Mohammed Ayoub from HBKU’s QEERI says research needs to look at how the economy will be affected in addition to human life
Extreme heatwaves, rising sea levels and even more severe droughts – this is the scorching reality the Middle East and North Africa (MENA) region is headed toward. According to research, unless drastic action is urgently taken to effectively curb global emissions, parts of the MENA region could be uninhabitable by 2100.
The trouble is, people don’t fully appreciate the effects climate change will bring about if we continue living the way we do. It is dangerously naïve to assume climate change just means a change in temperature
Despite knowing the harrowing consequences of global warming, efforts undertaken by individuals, corporations and governments often fall short when compared to the seriousness of the situation.
“The trouble is, people don’t fully appreciate the effects climate change will bring about if we continue living the way we do. It is dangerously naïve to assume climate change just means a change in temperature,” said Mohammed Ayoub, Senior Research Director, Environment and Sustainability Center, at Qatar Environment and Energy Research Institute (QEERI), part of Qatar Foundation’s Hamad Bin Khalifa University (HBKU).
The effects that a change in temperature by a few degrees will bring about are far wider than most of us imagine. For example, changing rainfall patterns could shift agricultural production zones, significantly impacting food security and global demand for staples such as wheat and rice.
From a water perspective, increased sea level is just the tip of the iceberg. Other issues include increasing salinity and acidity, each of which could impact marine life in the Arabian Gulf, and also the efficiency of the desalination plants on which we rely for drinking water production.
Globally, coral reefs are not likely to survive past a rise of 2 degrees Celcius. About 25 percent of the ocean's fish depend on healthy coral reefs, loss of coral reef will also mean loss of the ecosystems and food chains they support.
Quite simply, climate change is everyone’s problem, and it is absolutely necessary that we adopt a multidisciplinary approach toward it
It’s not just natural ecosystems that will be negatively impacted. Ayoub said: “Another aspect often overlooked is – will our infrastructure be able to withstand the projected 4-6° C change the region is expected to see? Could it mean shorter lifespan for critical infrastructure? How will it affect the health and productivity of the Qatari population?”
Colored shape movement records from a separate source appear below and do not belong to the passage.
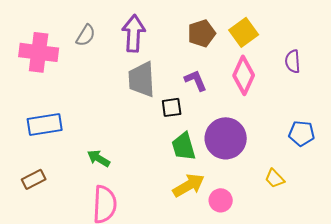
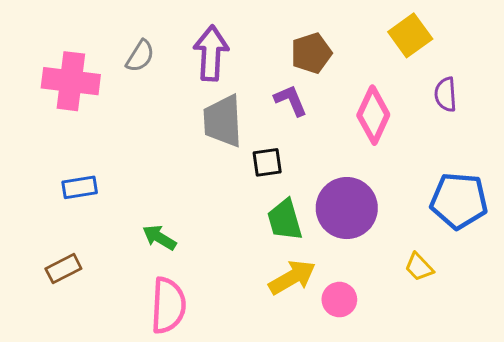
yellow square: (244, 32) -> (410, 35), moved
purple L-shape: (196, 80) -> (291, 100), moved
blue rectangle: (45, 124) -> (80, 187), size x0.7
blue pentagon: (302, 133) -> (459, 201), size x1.5

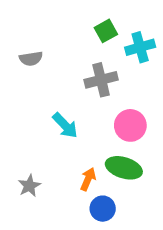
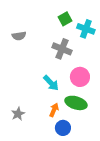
cyan cross: (140, 47) -> (86, 29), turned 36
gray cross: (101, 80) -> (62, 49), turned 36
cyan arrow: (65, 125) -> (51, 83), moved

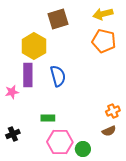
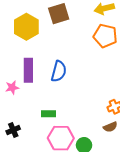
yellow hexagon: (34, 46) -> (26, 27), moved
blue semicircle: (58, 76) -> (59, 71), turned 30

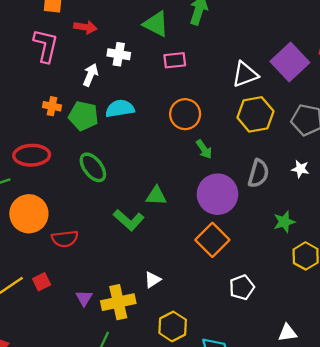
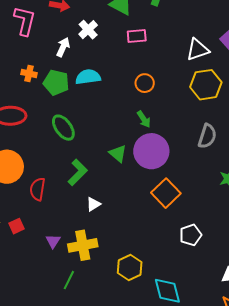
white cross: (119, 54) -> (88, 30), turned 36
orange circle: (185, 114) -> (145, 83), size x0.7
green arrow: (204, 149) -> (144, 119), moved
purple circle: (217, 194) -> (151, 151), moved
green triangle: (156, 196) -> (118, 154), turned 36
green L-shape: (129, 220) -> (78, 172), moved, turned -88
red semicircle: (65, 239) -> (38, 189), turned 105
white triangle: (152, 280) -> (93, 204), moved

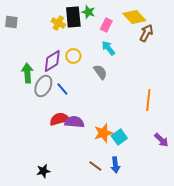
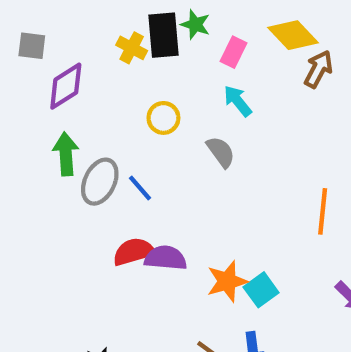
purple diamond: (52, 61) -> (66, 86), moved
Solar power is increasingly the choice of renewable energy in the MENA region. A hotter regional climate means more challenging operating conditions and higher dust content in the atmosphere, which could potentially decrease both the yield and lifetime of solar plants in the region.
“Quite simply, climate change is everyone’s problem, and it is absolutely necessary that we adopt a multidisciplinary approach toward it,” said Ayoub.
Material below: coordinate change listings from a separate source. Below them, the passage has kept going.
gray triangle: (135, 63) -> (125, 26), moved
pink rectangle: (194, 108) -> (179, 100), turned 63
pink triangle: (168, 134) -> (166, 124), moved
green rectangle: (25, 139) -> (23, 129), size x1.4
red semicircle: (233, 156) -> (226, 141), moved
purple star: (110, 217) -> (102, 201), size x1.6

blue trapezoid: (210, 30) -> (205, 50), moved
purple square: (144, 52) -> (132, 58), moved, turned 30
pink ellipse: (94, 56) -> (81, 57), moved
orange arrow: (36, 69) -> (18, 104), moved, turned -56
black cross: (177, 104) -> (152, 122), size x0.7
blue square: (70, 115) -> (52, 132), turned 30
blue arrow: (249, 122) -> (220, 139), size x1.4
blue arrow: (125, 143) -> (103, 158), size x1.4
Ayoub stressed on the need to not only study the net impacts of climate change, but also how it affects different aspects of our economy and society. The way to do this is through increased multidisciplinary research in the field of climate change.
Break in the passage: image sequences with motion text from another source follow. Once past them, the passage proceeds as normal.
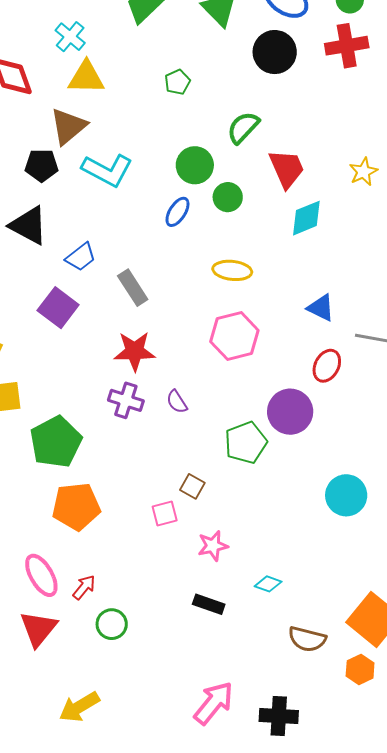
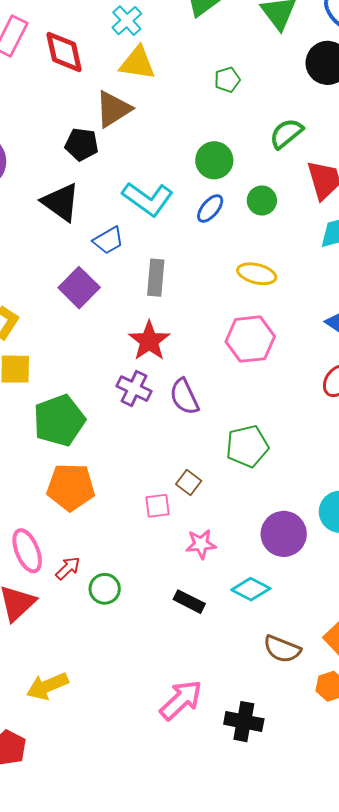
green circle: (195, 165) -> (214, 160), moved
cyan L-shape: (107, 170) -> (148, 199), moved
gray rectangle: (133, 288) -> (156, 278), turned 30
red star: (135, 351) -> (149, 341), turned 30
purple semicircle: (177, 402) -> (184, 397), size x1.5
purple circle: (290, 412) -> (284, 534), moved
cyan diamond: (268, 584) -> (251, 589), size x1.4
green circle: (112, 624) -> (105, 589), moved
Lack of research and data to support regional climate change impacts is one of the reasons the Middle East has been under-represented in global climate agreements, like the Paris Agreement and Kyoto before it
“If we want research that's relevant to our needs, we have to do it ourselves. We cannot rely on others to prioritize our needs. Lack of research and data to support regional climate change impacts is one of the reasons the Middle East has been under-represented in global climate agreements, like the Paris Agreement and Kyoto before it.”
Part of the challenge is lack of transparency, or in some cases, availability, of environmental and socioeconomic data related to climate change.
“This lack of transparency is not only disabling us from improving our situation, but it's actually counterproductive,” Ayoub said. Global studies will often rely on lower accuracy data where local measurements are not available. This can often mischaracterize challenges and vulnerabilities in regions of the world where such data is not shared or published, resulting in solutions that are not relevant to the need.
Ayoub stressed the need to understand that research often has to be at the core of the decision making process, whether it's from a climate change, air quality or energy production perspective. The ability to make an informed decision is dependent on how accurately we understand the problem, the solution and the most efficient pathway to reach that solution. This is the primary role of research and development in any country.
He said: “For this to happen, synergistic engagement between research, policy development and implementation is indispensable.”
For example, Qatar Foundation is supporting the Ministry of Municipality and Environment (MME) in preparing the State of Qatar’s comprehensive climate change action plan. Dr. Marc Vermeersch, Executive Director, QEERI said: “The climate change action plan is the document that outlines Qatar’s commitments and contributions. The level of ambition and aggressiveness presented in the plan will position Qatar as either a climate leader or follower, in a region that desperately needs to limit its climate change impacts.”
Efforts have been made by Qatar recently in reducing its carbon footprint, such as the North field gas expansion project announced in February 2021 is going to be powered entirely by renewable energy. This is a huge step in the right direction. It shows that the country is committed to the cause and its efforts to become more sustainable are gaining momentum.